The Business Continuity Plan (BCP) is simply that; a plan to help your business continue operating when there is a disaster. It should include everything your business needs in order to continue operations after an incident. But there needs to be a structure in place within your business in order for this plan to be to maintained. Enter the Business Continuity Program.
The Business Continuity Program lays out all of the steps needed to make sure your plan will be implemented smoothly when a disaster occurs. It includes a plan of action for:
- Socializing the plan throughout your organization. It goes without saying that a plan can’t be implemented if people don’t know about it! Create opportunities to introduce new employees to the plan.

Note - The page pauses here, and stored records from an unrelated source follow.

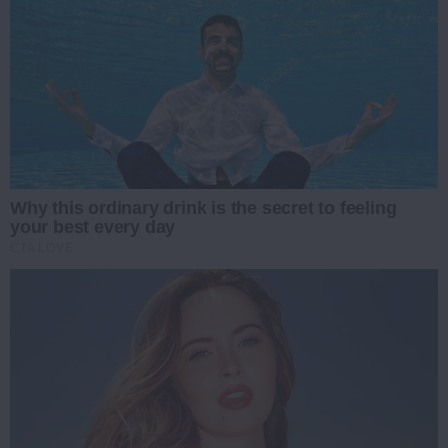
Why this ordinary drink is the secret to feeling
your best every day
CTA LOVE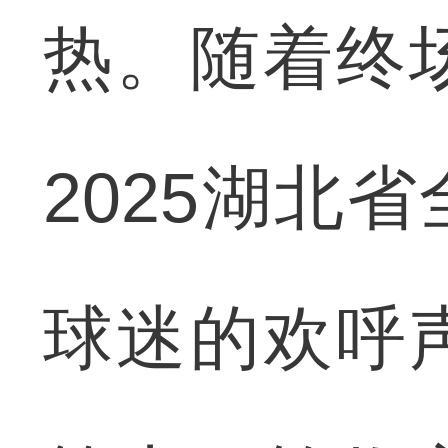
热。随着终
2025湖北
球迷的欢呼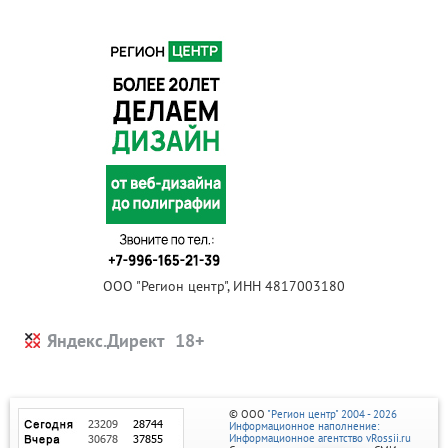
ООО "Регион центр", ИНН 4817003180
Яндекс.Директ
© ООО
"Регион центр" 2004 - 2026
Информационное наполнение:
Информационное агентство vRossii.ru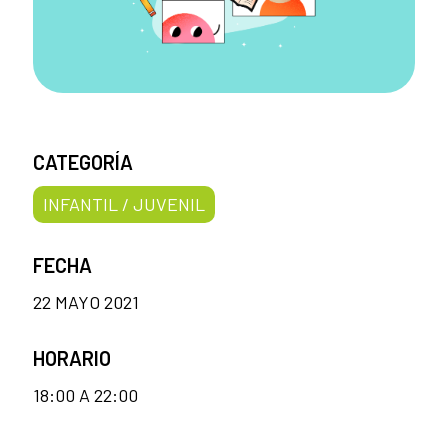
CATEGORÍA
INFANTIL / JUVENIL
FECHA
22 MAYO 2021
HORARIO
18:00 A 22:00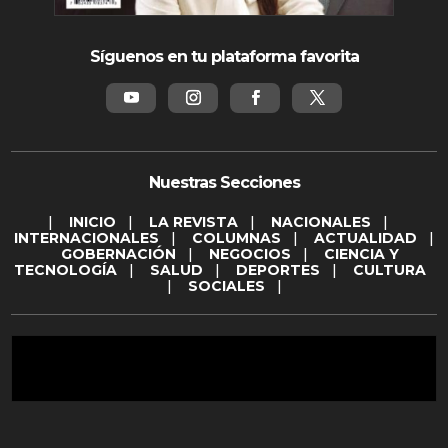
Síguenos en tu plataforma favorita
Nuestras Secciones
|
INICIO
|
LA REVISTA
|
NACIONALES
|
INTERNACIONALES
|
COLUMNAS
|
ACTUALIDAD
|
GOBERNACIÓN
|
NEGOCIOS
|
CIENCIA Y
TECNOLOGÍA
|
SALUD
|
DEPORTES
|
CULTURA
|
SOCIALES
|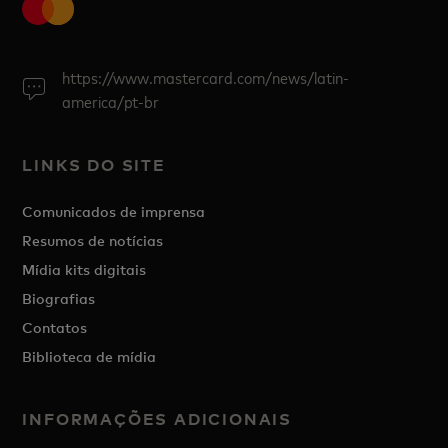
https://www.mastercard.com/news/latin-
america/pt-br
LINKS DO SITE
Comunicados de imprensa
Resumos de notícias
Mídia kits digitais
Biografias
Contatos
Biblioteca de mídia
INFORMAÇÕES ADICIONAIS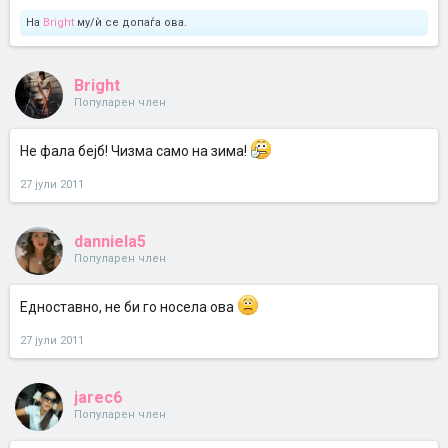
На
Bright
му/ѝ се допаѓа ова.
Bright
Популарен член
Не фала бејб! Чизма само на зима!
27 јули 2011
danniela5
Популарен член
Едноставно, не би го носела ова
27 јули 2011
jarec6
Популарен член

- Maintaining the plan content. The information in your plan is only as helpful as it is accurate, so it needs to be reviewed on a regular basis. Any changes in business operations, vendors, suppliers and more will likely need to be reflected in your plan.
- Training employees on their responsibilities. Everyone at your business needs to know what to do – and what not to do – when the BCP is enacted. Seek out methods of reminding all staff of their roles and responsibilities during an incident.
- Exercising the plan. Ask your employees to sit down and run through the BCP in a hypothetical scenario (like a fire, bomb threat, or tornado). Exercising helps to socialize and maintain the plan, as well as train employees on their responsibilities.
- Auditing the plan against industry standards. Different industries or countries have different requirements for their BCPs. It is important that your BCP comply with appropriate standards to achieve a successful recovery.
This might seem like a lot of work when you are just starting out, so start small. When building your Business Continuity Program, start with drafting the schedule for when each of these will be completed (quarterly, annually, or every three years). Then determine how they will be completed. In our KingsBridge Blog “BCP on a Budget”, it was suggested that standard evacuation drills can be used to do a quick exercise by asking employees what they would do if they could not re-enter the building for the day. Other suggestions include socializing the plan by adding it to the agenda for monthly or quarterly department meetings, or including BCP responsibilities in employees’ job descriptions and performance reviews.
Regardless of the methods used, putting the time and effort into developing the Business Continuity Program now will save you and the organization from missteps if or when disaster strikes later.